Back full of fresh ideas, thoughts and projects.

Last year left me exhausted and ready for a break but it also left me with a great sense of accomplishment that we were headed in the right direction. Fellow trail blazer Dennis Harter and I laid some great ground work that will help shape our version of Curriculum 2.0 that so many have been writing about.

I am really excited about this school year. There is so much potential and excitement in the air. Lots of new blood, ideas and possibility around.

I want to officially welcome Kim Cofino to the ISB Team. She is going to a fantastic new addition to the school and will be a crucial part of the critical mass that will help make “shift happen”.

The flag ship of this change has to be our new ES library. Pushing all boundaries of design and ideas around “what a library should be”, this new hub for learning will help us open minds to allow for deeper questions, critical thinking and 21st century literacy. You really have to see this place it is awesome. Much of my time last year was spent bringing this learning playground to the point you see it at now. In the words of A-Team leader Hannibal Smith: “I love it when a plan comes together!”
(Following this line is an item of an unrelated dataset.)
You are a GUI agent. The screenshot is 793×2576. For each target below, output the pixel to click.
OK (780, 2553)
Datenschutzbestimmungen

Last year was all about doing. I tried to write often but most of my efforts were focused on bringing the ES around to the level of the rest of the school. This year will be more about sharing and collaborating. I am committed to writing more and giving back a little to the community that has given me so many of the ideas and resources that I used last year. It’s only fair :)

Now all we have to do is get those books on the shelves!
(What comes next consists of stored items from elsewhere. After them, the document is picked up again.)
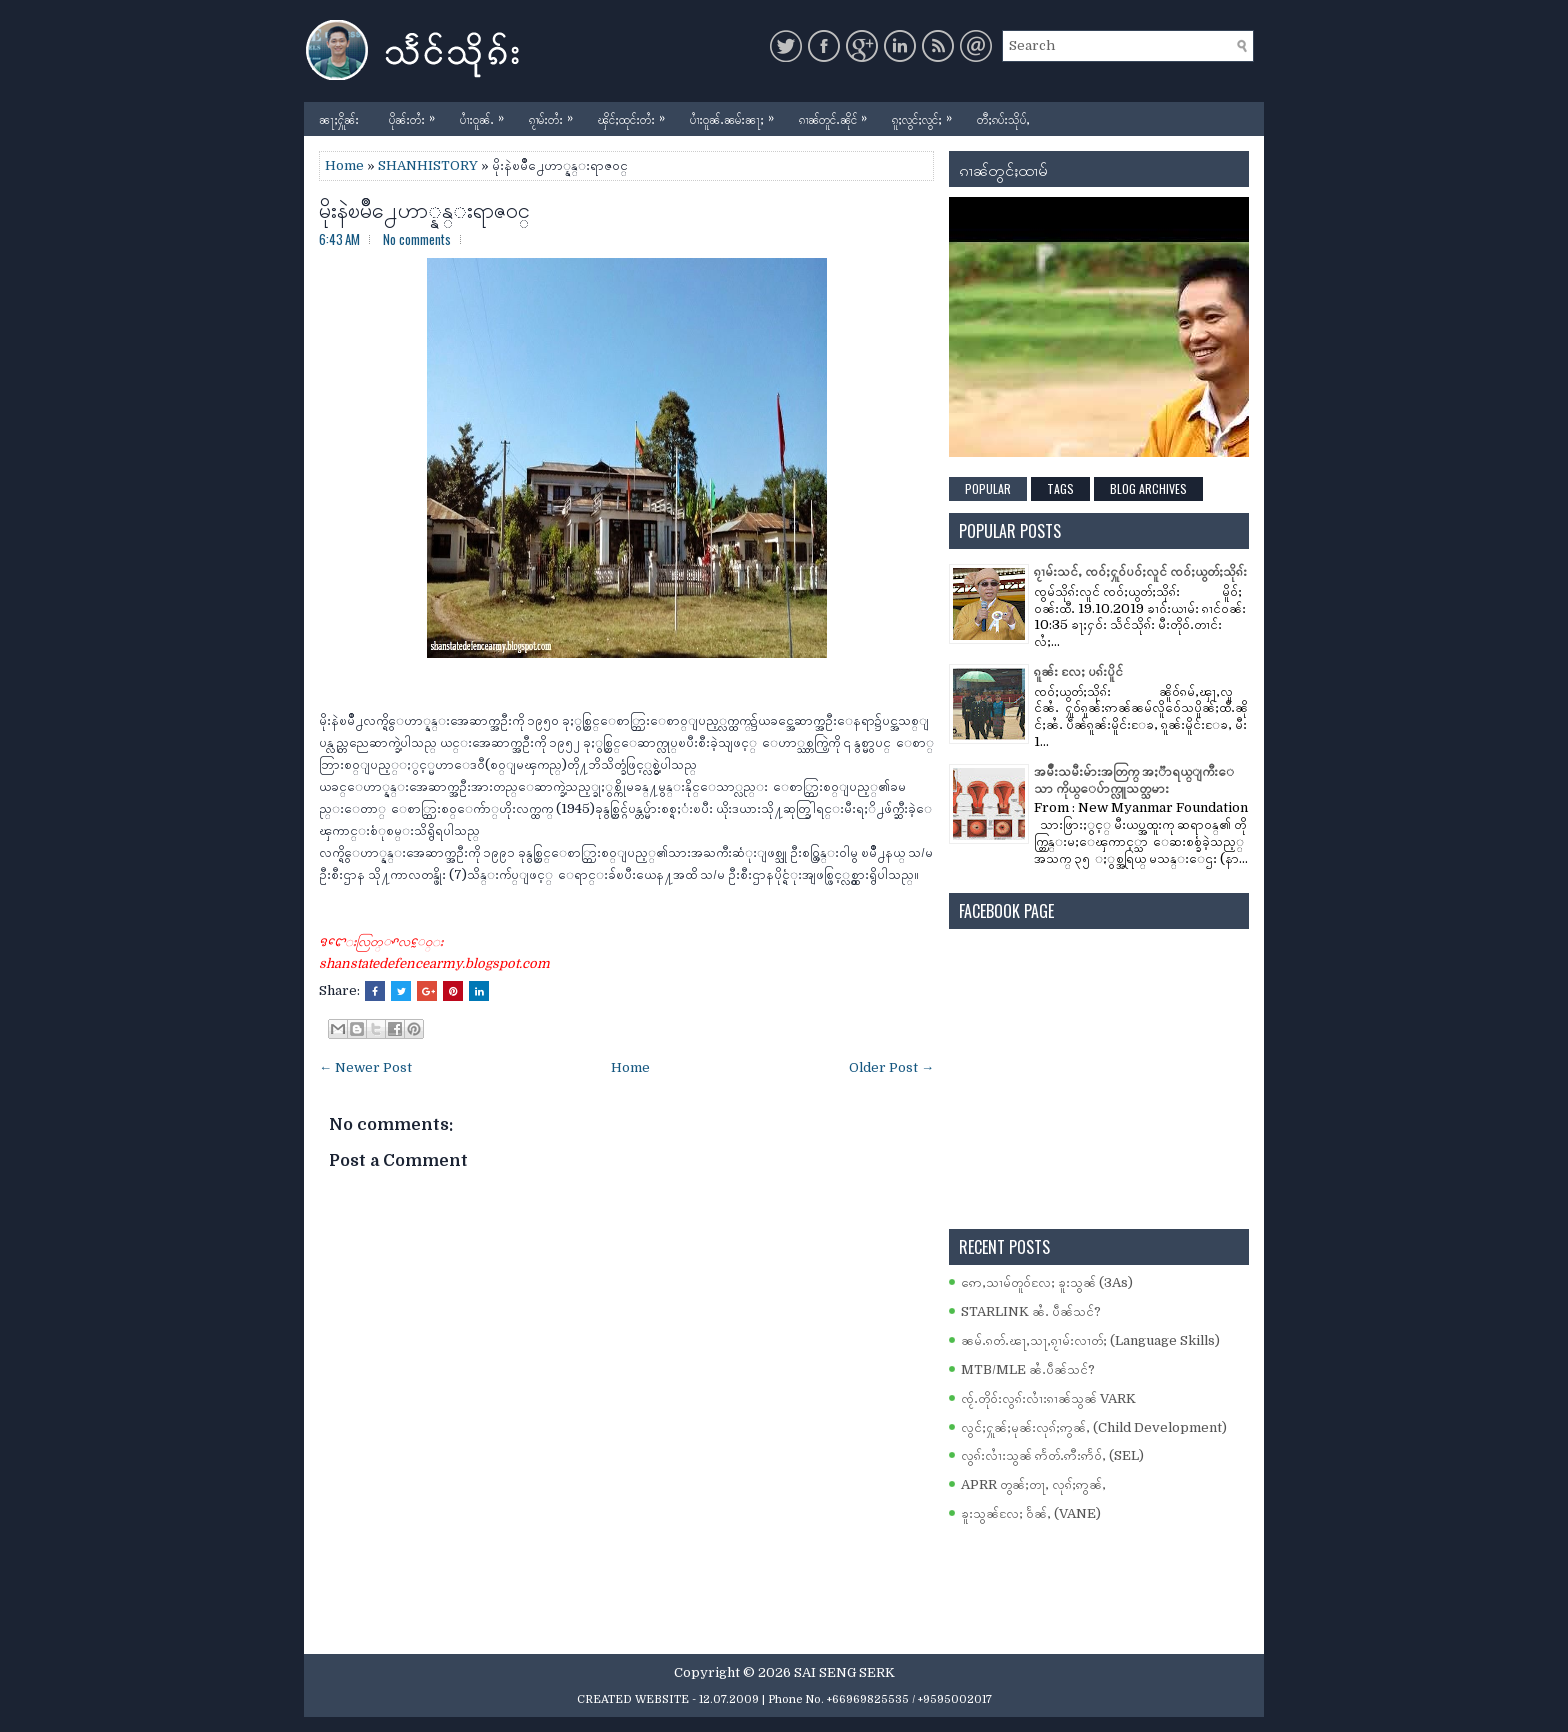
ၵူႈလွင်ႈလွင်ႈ (927, 114)
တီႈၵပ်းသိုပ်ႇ (1003, 118)
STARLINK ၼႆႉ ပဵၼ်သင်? (1031, 1311)
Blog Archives (1148, 488)
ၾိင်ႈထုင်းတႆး (636, 114)
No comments (417, 239)
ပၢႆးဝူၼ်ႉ (487, 114)
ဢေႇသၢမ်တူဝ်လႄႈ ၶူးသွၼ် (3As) (1047, 1282)
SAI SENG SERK (844, 1672)
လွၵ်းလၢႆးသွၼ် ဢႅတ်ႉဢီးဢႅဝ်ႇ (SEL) (1052, 1455)
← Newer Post (365, 1067)
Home (344, 165)
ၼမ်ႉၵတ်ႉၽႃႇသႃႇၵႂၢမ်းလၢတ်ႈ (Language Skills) (1090, 1340)
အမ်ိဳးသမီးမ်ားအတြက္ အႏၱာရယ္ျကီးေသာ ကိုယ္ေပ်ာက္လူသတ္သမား (1134, 780)
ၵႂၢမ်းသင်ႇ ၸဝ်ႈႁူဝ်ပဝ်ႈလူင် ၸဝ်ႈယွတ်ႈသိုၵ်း (1140, 571)
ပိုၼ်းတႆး (417, 114)
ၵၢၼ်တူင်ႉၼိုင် (838, 114)
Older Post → (891, 1067)
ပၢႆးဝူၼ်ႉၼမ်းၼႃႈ (737, 114)
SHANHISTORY (428, 165)
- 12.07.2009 (725, 1699)
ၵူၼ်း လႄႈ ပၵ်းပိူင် (1078, 671)
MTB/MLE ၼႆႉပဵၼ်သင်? (1028, 1369)
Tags (1060, 488)
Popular (988, 488)
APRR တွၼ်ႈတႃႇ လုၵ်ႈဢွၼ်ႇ (1033, 1484)
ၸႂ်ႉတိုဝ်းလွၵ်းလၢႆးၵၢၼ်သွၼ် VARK (1048, 1398)
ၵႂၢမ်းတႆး (556, 114)
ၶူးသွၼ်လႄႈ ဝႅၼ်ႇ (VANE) (1031, 1513)
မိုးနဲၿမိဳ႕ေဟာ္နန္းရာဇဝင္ (424, 208)
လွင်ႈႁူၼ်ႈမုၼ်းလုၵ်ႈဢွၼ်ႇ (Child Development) (1094, 1427)
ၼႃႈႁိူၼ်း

A very wise colleague of mine and I have been working towards creating an Information Technology/Literacy curriculum for our school that can stand the test of time. The funny thing is we don’t talk about technology. The conversation always seems shifts elsewhere. In one of the recent versions of our ever developing vision statements he wrote these words:

” It is our goal in developing an integrated curriculum to ensure that the way students learn with technology agrees with the way they live with technology.”

Sometimes words in the right order ring so true.
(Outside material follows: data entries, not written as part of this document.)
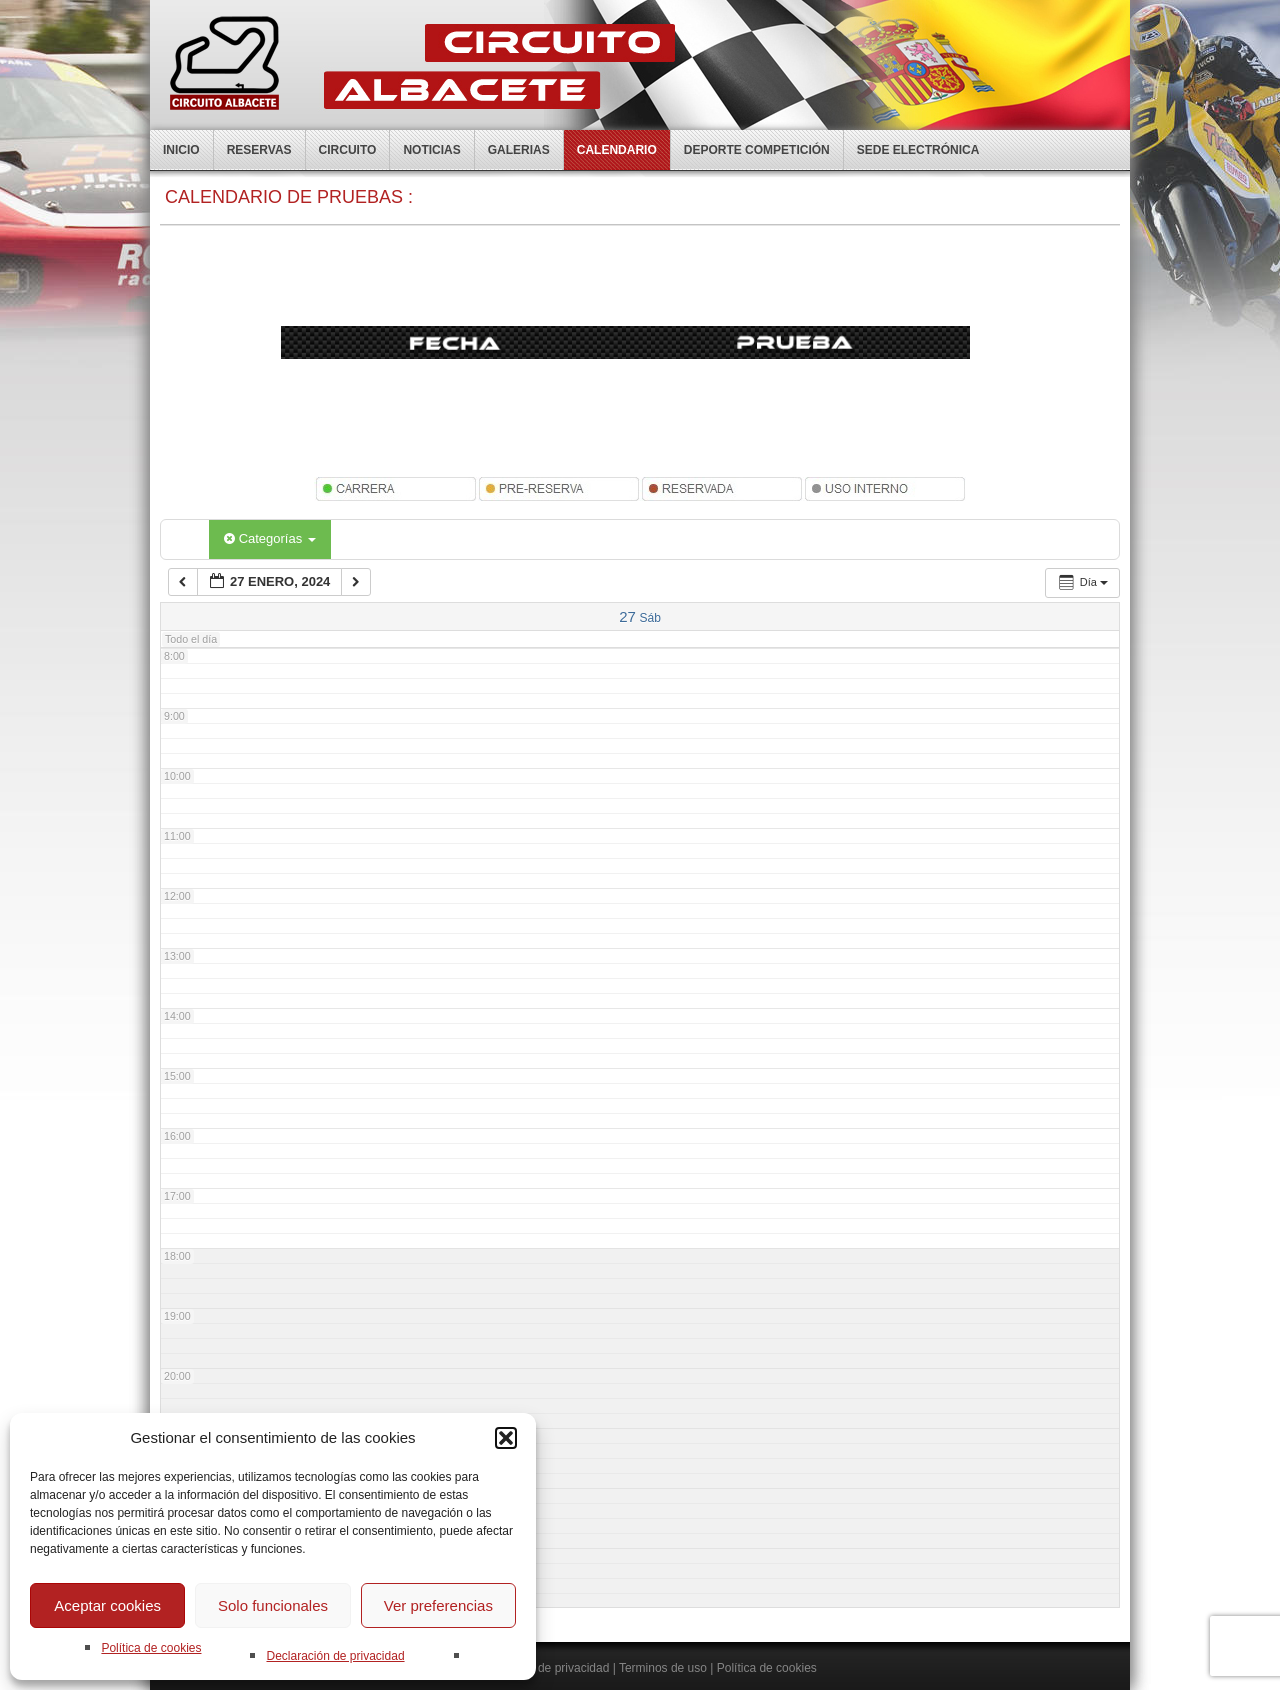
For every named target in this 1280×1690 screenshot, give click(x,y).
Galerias (519, 150)
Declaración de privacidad (335, 1656)
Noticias (431, 150)
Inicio (181, 150)
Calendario (617, 150)
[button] (506, 1438)
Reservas (259, 150)
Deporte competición (757, 150)
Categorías (270, 538)
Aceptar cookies (107, 1605)
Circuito (348, 150)
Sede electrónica (918, 150)
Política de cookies (151, 1648)
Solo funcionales (273, 1605)
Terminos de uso (663, 1668)
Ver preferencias (438, 1605)
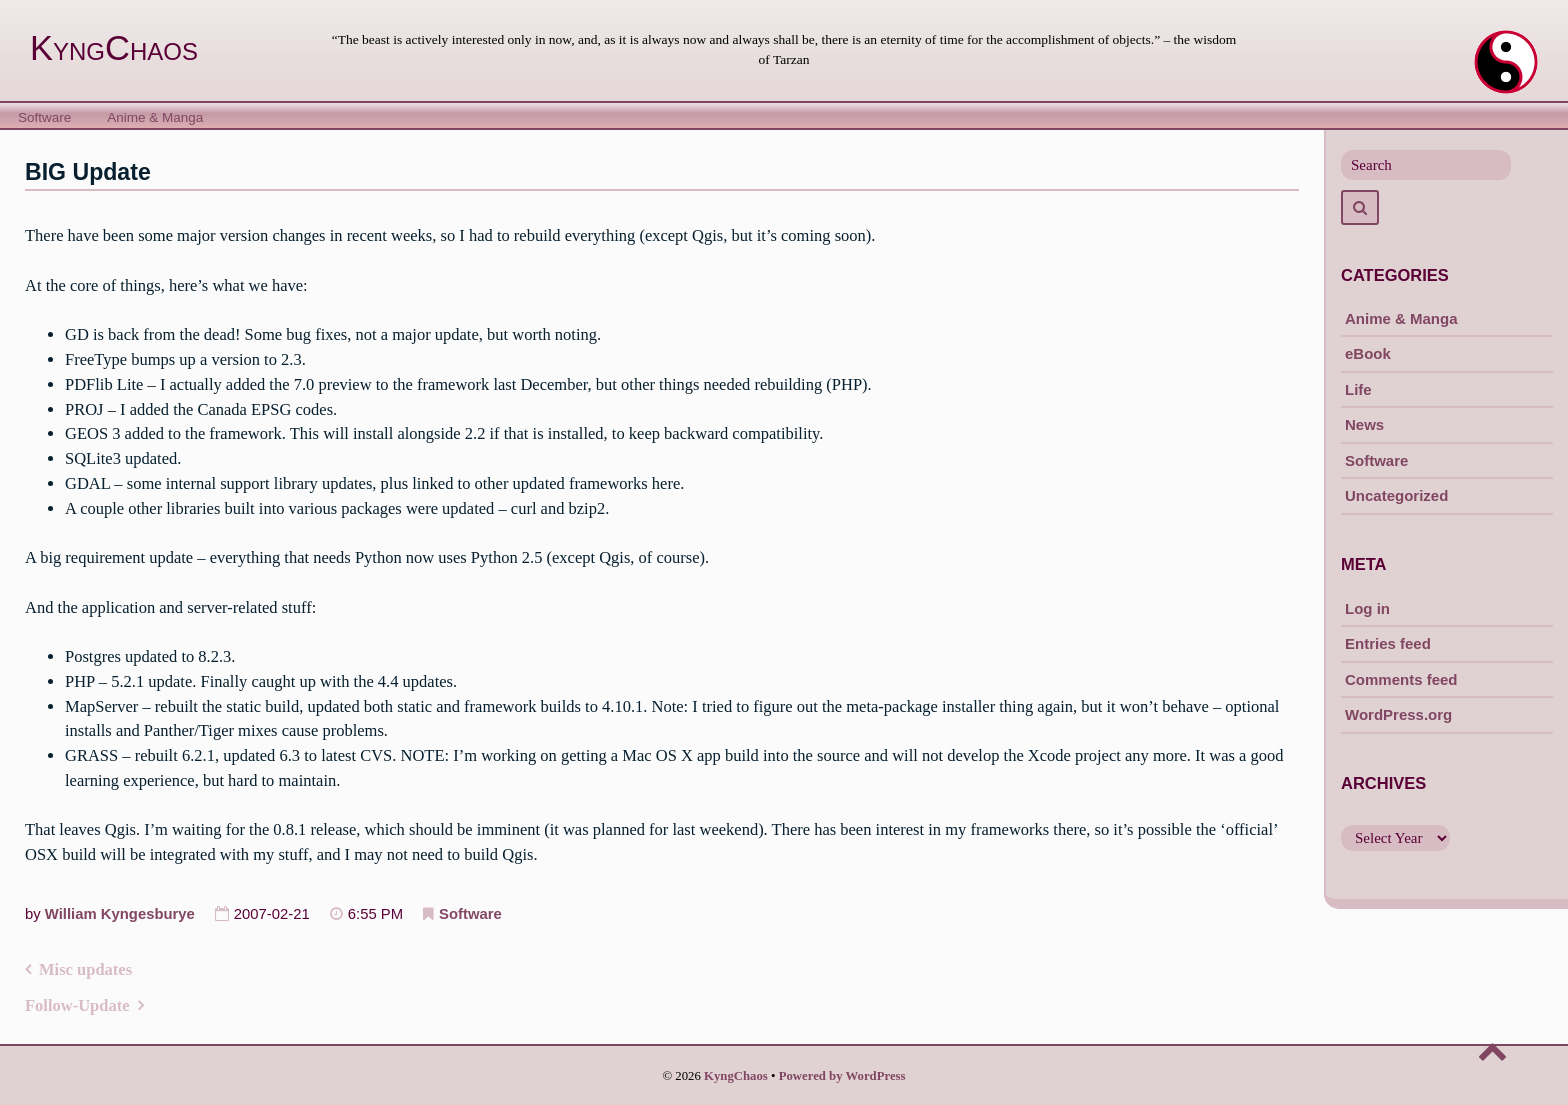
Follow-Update (77, 1005)
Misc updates (85, 969)
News (1364, 424)
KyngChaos (114, 48)
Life (1358, 389)
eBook (1368, 353)
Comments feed (1401, 679)
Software (44, 117)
Much is being written at the moment about how schools need to shift their paradigm and move away from TECHNOLOGY SKILLS and move towards THINKING SKILLS.

So what technology skills do students NEED to know?

You ask 10 educators this question and they will give out 10 different answers.

Terms like Power Point,Word, Dream Weaver, Web Search often appear in them.

Should they not be replaced with with words like: Communicate, Write, Evaluate, and Think?

How can a curriculum or technology scope and sequence hope to keep up and remain relevant when software, hardware, and information change daily. All too often these elaborate documents that track and chronicle how technology is integrated and are used across the curriculum become dead the moment they are written. They exist because they are written in the traditional educational framework of : document, track and CONTROL.

The problem is the way we live with technology does not agree with this framework. We have to relinquish CONTROL and think BIGGER!

I learn new skills when I need to learn them.

I learn new skills when they are relevant to me and what I am doing.

I learn new skills when they contribute to my understanding of something.

Not before.

If we wish our students to be successful in the 21st Century, they will need to know how to:

  • Find and access information efficiently
  • Evaluate the quality of information including both accuracy and bias
  • Communicate effectively using all means of media
  • Tap into the collective intelligence of many by collaborating both in person and electronically
  • Keep themselves and others safe through responsible use and awareness of the dangers of a connected world

The tools used to meet these learning outcomes can vary widely but if you know the fundamentals behind how to communicate, evaluate, access, find, and share information then it does not matter what tool you use. You will be prepared.

Today technology has become an important part of meeting these fundamentals but it should never be the reason for learning to use it.

But what about the skills??

Who will teach them?

The answer is: You embed them right along side what you are doing. When you are doing it.

If I am having students present in Geography class and I want the students to present using a digital medium then I teach them how to use the tool properly and effectively right along side the content and purpose for doing the presentation in the first place. They need to learn the skills because they have been given a purpose.

Curriculum should always drive this purpose.

Math should drive it.

Science should drive it.

Social Studies should drive it.

P.E should drive it.

Purpose should drive it.

Of course expectations look different at all different age levels but that is what being an “expert of your students” is all about. Knowing what your students are capable of and structuring and creating a learning environments to meet their needs and push their boundries is what it is all about.

We are just getting started.

But it’s not just us.

Some great thinking going on here, and here and all over.